Entre las personas caucásicas este problema está presente entre un 5 y un 15% y entre las personas africanas y asiáticas en un 80%. En ambos casos los síntomas empiezan pasada la niñez. Durante la niñez el intestino delgado produce suficiente cantidad de enzima porque es la etapa en la que se consumen lácteos en su mayor medida. Pasada la infancia, el consumo de lácteos se supone que disminuye por eso disminuye la enzima. Los lácteos pueden ser reemplazados por otros alimentos aunque aún hoy persiste la insistencia del consumo de lácteos en su estado primario que es cuando la lactosa hace su mayor efecto. En lácteos en estado secundario como quesos, la lactosa no tiene la misma presencia por eso una persona que tenga este tipo de intolerancia igual puede consumir quesos sin que esto le afecte.

Los síntomas que se presentan luego de consumir un vaso de leche son:

  • Cólicos abdominales
  • Gases
  • Diarrea
  • Dolor abdominal
  • Distensión abdominal
  • Náuseas

Para mayor información el consejo es acudir al médico pero no hay un tratamiento que elimine este problema sino que se debe cambiar la dieta por lácteos bajos en lactosa o no consumirlos directamente y reemplazarlos por leche de soja, tofu, pescado, brócoli, etc.

Existe un test para determinar si tienes intolerancia a la lactosa: “Test de Hidrógeno Espiralado”. Consiste en ingerir una determinada cantidad de lactosa y luego medir el hidrógeno presente en el aliento. Esta presencia indica que la lactosa no se digirió en el intestino delgado y llegando al intestino grueso, las bacterias la descomponen utilizando mucho hidrógeno. Hay otro test que es un análisis de sangre.

A veces la intolerancia a la lactosa suele confundirse con la alergia a las proteínas de la leche de la vaca.

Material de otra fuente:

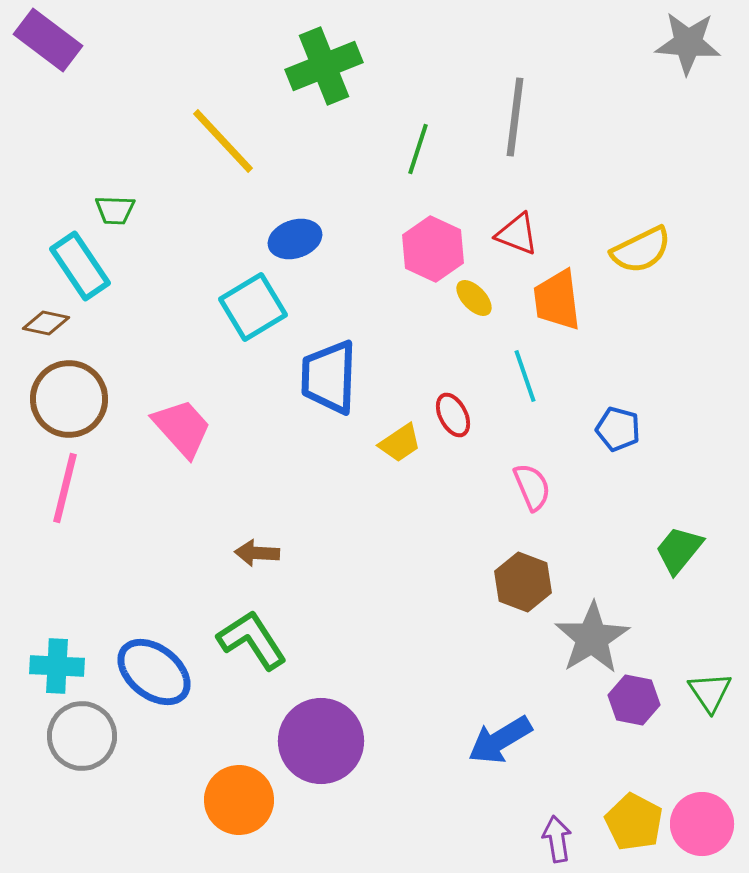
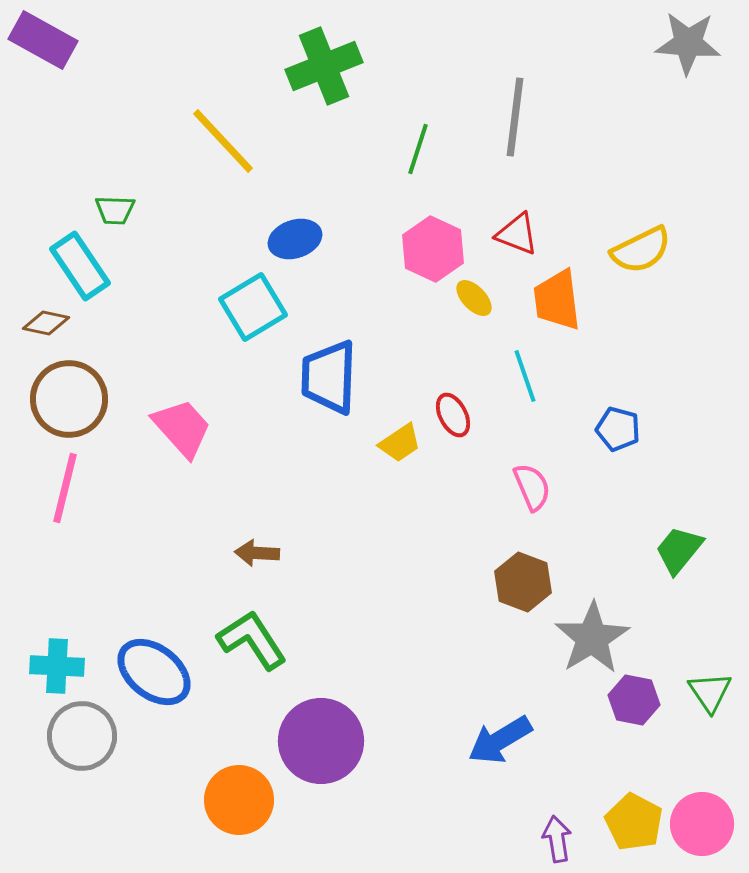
purple rectangle at (48, 40): moved 5 px left; rotated 8 degrees counterclockwise
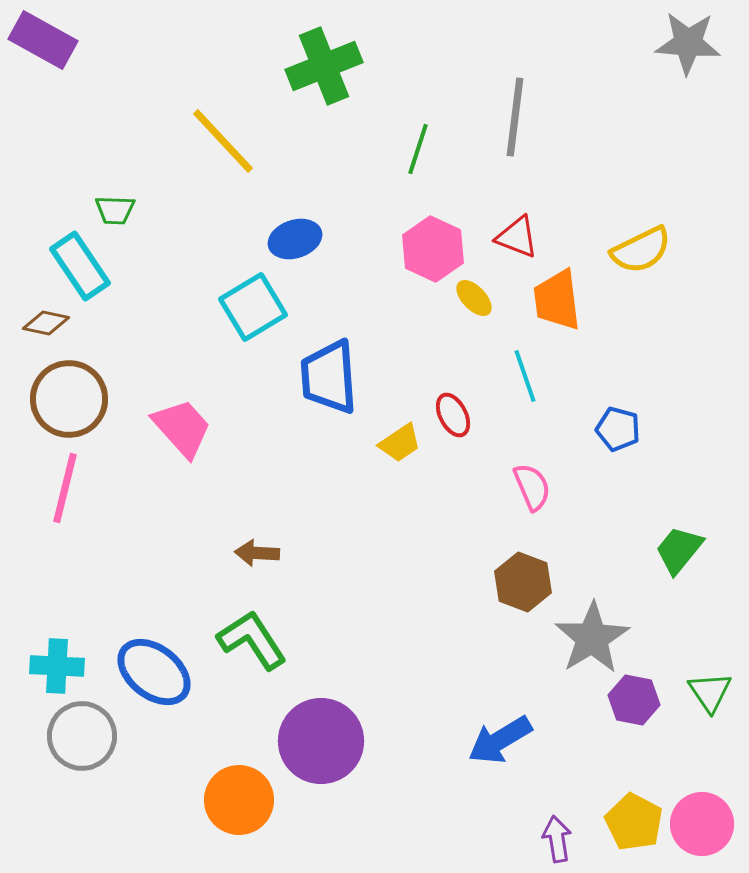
red triangle at (517, 234): moved 3 px down
blue trapezoid at (329, 377): rotated 6 degrees counterclockwise
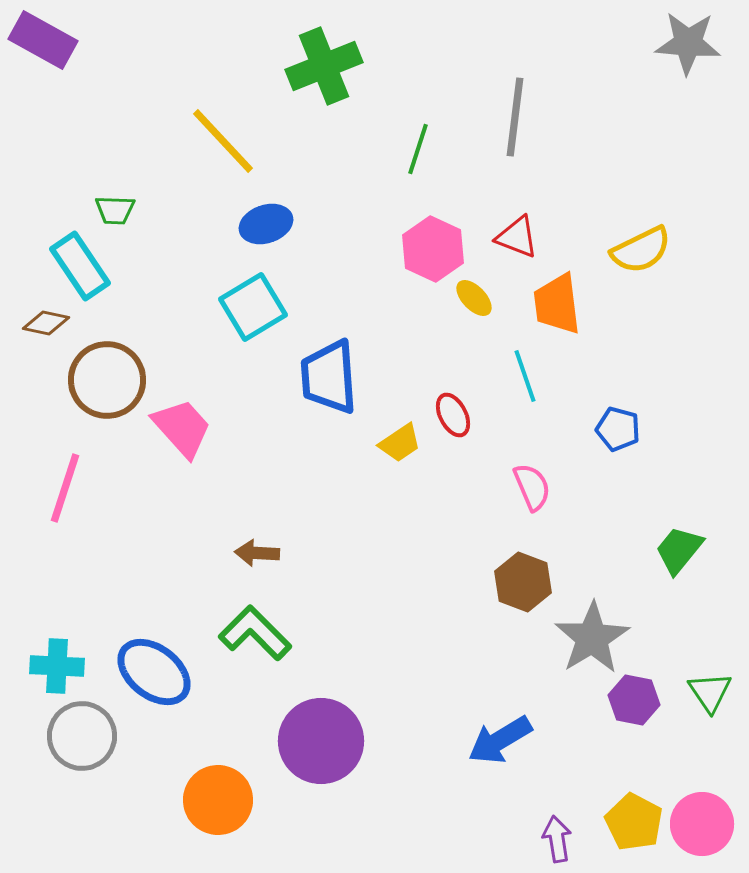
blue ellipse at (295, 239): moved 29 px left, 15 px up
orange trapezoid at (557, 300): moved 4 px down
brown circle at (69, 399): moved 38 px right, 19 px up
pink line at (65, 488): rotated 4 degrees clockwise
green L-shape at (252, 640): moved 3 px right, 7 px up; rotated 12 degrees counterclockwise
orange circle at (239, 800): moved 21 px left
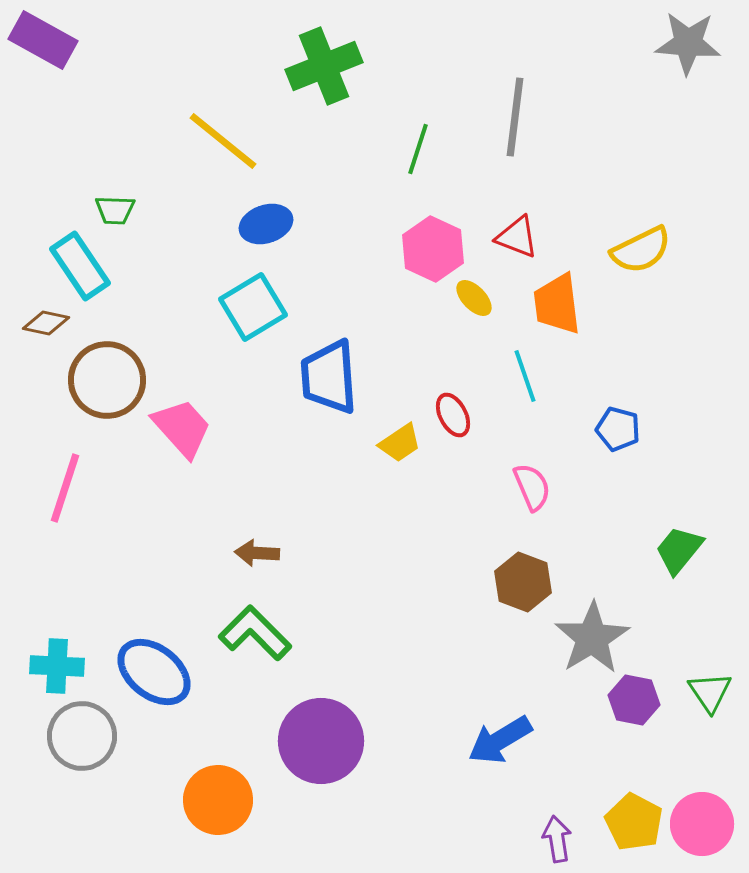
yellow line at (223, 141): rotated 8 degrees counterclockwise
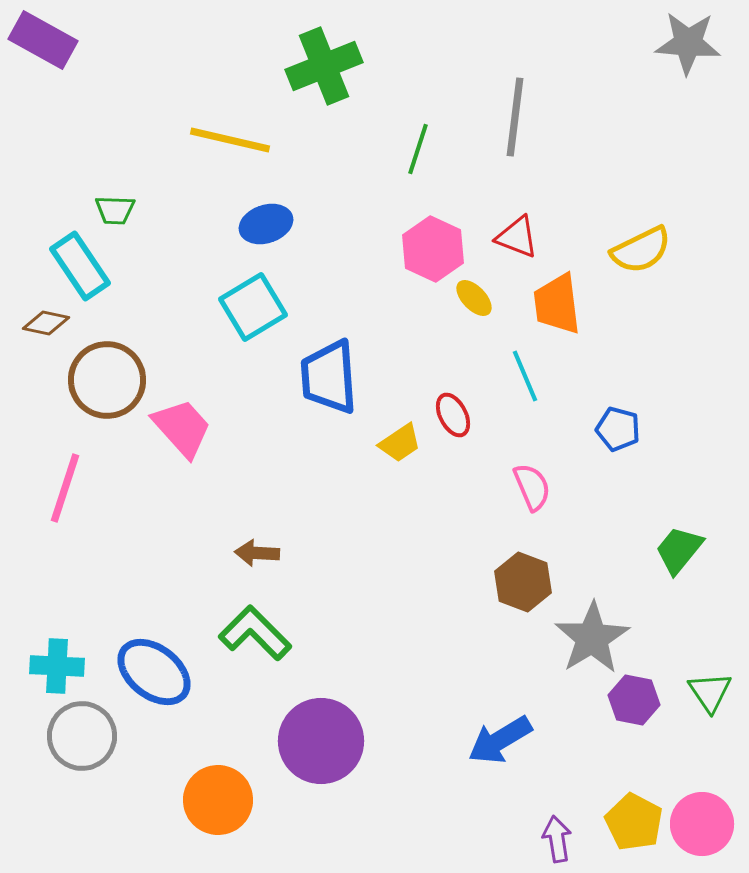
yellow line at (223, 141): moved 7 px right, 1 px up; rotated 26 degrees counterclockwise
cyan line at (525, 376): rotated 4 degrees counterclockwise
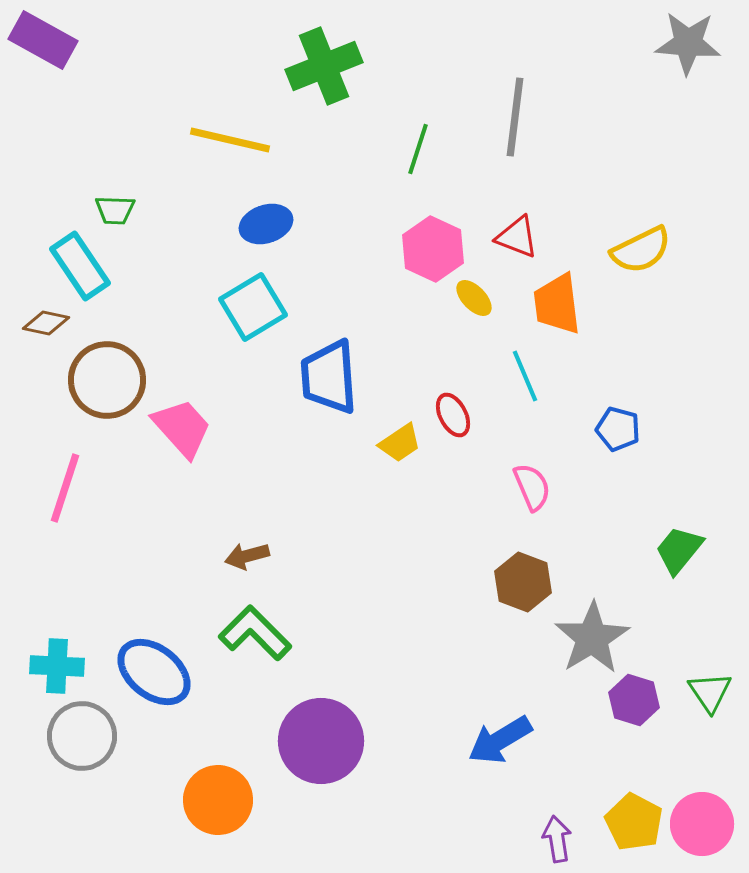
brown arrow at (257, 553): moved 10 px left, 3 px down; rotated 18 degrees counterclockwise
purple hexagon at (634, 700): rotated 6 degrees clockwise
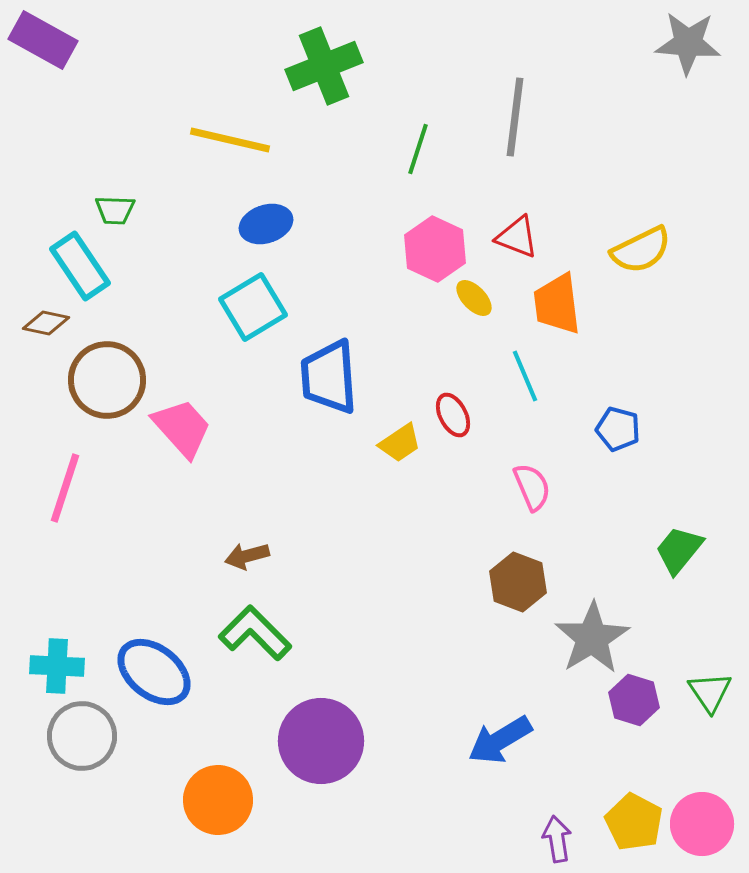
pink hexagon at (433, 249): moved 2 px right
brown hexagon at (523, 582): moved 5 px left
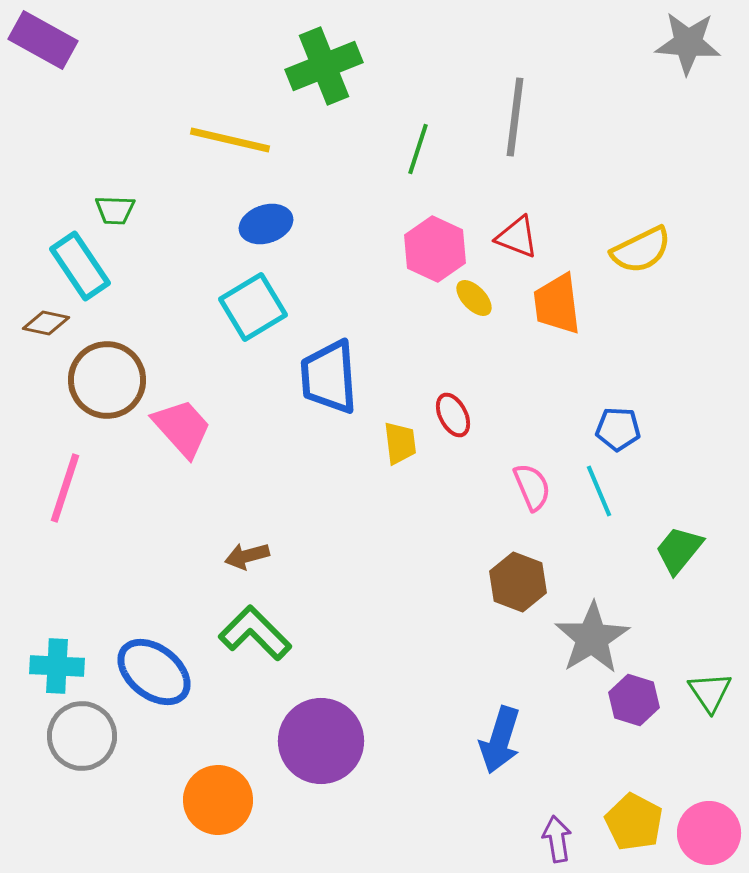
cyan line at (525, 376): moved 74 px right, 115 px down
blue pentagon at (618, 429): rotated 12 degrees counterclockwise
yellow trapezoid at (400, 443): rotated 63 degrees counterclockwise
blue arrow at (500, 740): rotated 42 degrees counterclockwise
pink circle at (702, 824): moved 7 px right, 9 px down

La alergia a las proteínas de la leche es una enfermedad por la cual el cuerpo reacciona de modo exagerado con sus defensas a las proteínas de la leche, en especial a la betalactoglobulina y a la caseína. Esta patología se da principalmente en niños menores de 3 años y es una excepción que aparezca en adultos a diferencia de la intolerancia a la lactosa. La otra gran diferencia es que la intolerancia se manifiesta en el sistema digestivo mientras que la alergia se manifiesta a nivel inmunológico.